Missing LLVM: Ensure LLVM_DIR points to the correct LLVM installation
Version support: Enzyme supports LLVM 15 through mainline. However, lit tests currently only pass on LLVM 15 and 16, which support both typed and opaque pointers. LLVM 17+ only supports opaque pointers. Help migrating lit tests to work with both typed and opaque pointers (depending on LLVM version) is appreciated.
lit not found: Install with pip install lit and set LLVM_EXTERNAL_LIT

Test Failures

Run tests locally before submitting PRs
Check if tests are flaky or environment-dependent
Ensure test expectations match the actual output format

Type Analysis Issues

Null pointer GEP: Don't propagate types from null pointers
Conflicting types: Review updateAnalysis calls carefully
Missing type information: Check if analysis is run before usage

Additional Resources

Website: https://enzyme.mit.edu
Documentation: https://enzyme.mit.edu/Installation/
Mailing List: https://groups.google.com/d/forum/enzyme-dev
LLVM Discourse: https://discourse.llvm.org/c/projects-that-want-to-become-official-llvm-projects/enzyme/45
Discord: #enzyme channel on https://discord.gg/xS7Z362
Julia Integration: https://github.com/EnzymeAD/Enzyme.jl
Rust Integration: https://github.com/EnzymeAD/rust

Language Integrations

Enzyme can be integrated with any language that compiles to LLVM IR:

C/C++: Via Clang plugin
Fortran: Via Flang support
Julia: Via Enzyme.jl package
Rust: Via rust-enzyme bindings

When adding language-specific features, ensure they work correctly with the core AD transformation.

Test Maintenance Guidelines

LLVM IR Tests (.ll)

Robustness: Enable tests to pass across multiple LLVM versions (15+).
- Remove Attribute Groups: Strip attribute group references (e.g., #0) from CHECK lines for function calls and definitions.
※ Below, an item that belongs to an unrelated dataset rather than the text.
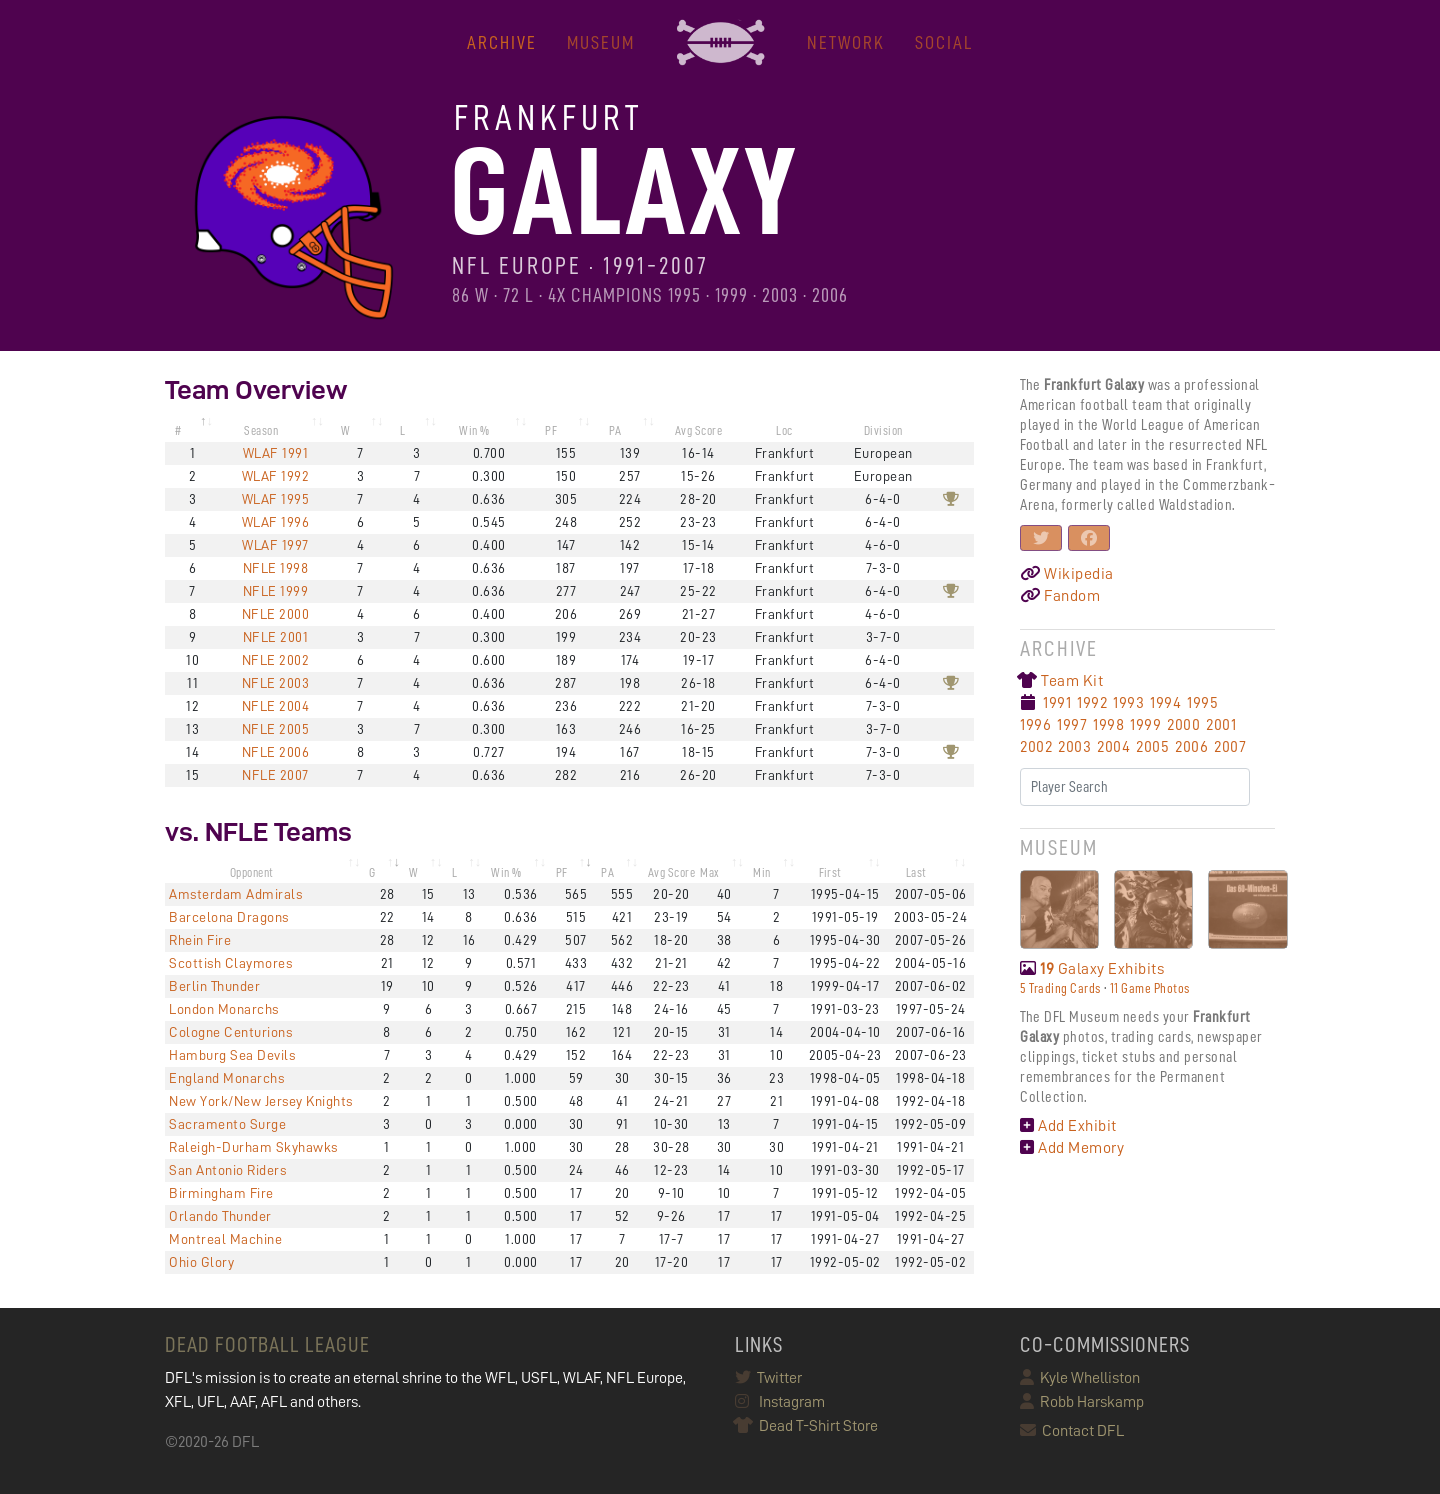  What do you see at coordinates (762, 872) in the screenshot?
I see `Min [Min: activate to sort column ascending]` at bounding box center [762, 872].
Attribute numbering is unstable.
- Remove Trailing Braces: Do not include the opening { in function definition CHECK lines.
- Capture Variables: Use FileCheck variable captures (e.g., [[VAR:%.+]]) instead of hardcoded SSA values. IMPORTANT: Remember to include the % prefix when using the captured variable (e.g., %[[VAR]]), as the capture usually only matches the numeric ID.
- No Empty Checks: Do not use CHECK-NEXT: for empty lines. Resume matching with CHECK: for the next basic block or instruction sequence.
- PHI Nodes: For forward references in PHI nodes (loop backedges), capture the variable in the usage (e.g., [ %[[VAR:[0-9]+]], ... ]) and verify it in the subsequent definition (%[[VAR]] = ...).
Integration Tests: Always verify changes to core derivatives (like BLAS) by running relevant integration tests (e.g., test/Integration/ReverseMode/blas.cpp).
Run Tests Locally: Always run ninja check-enzyme or llvm-lit on modified tests before submitting to ensure they pass.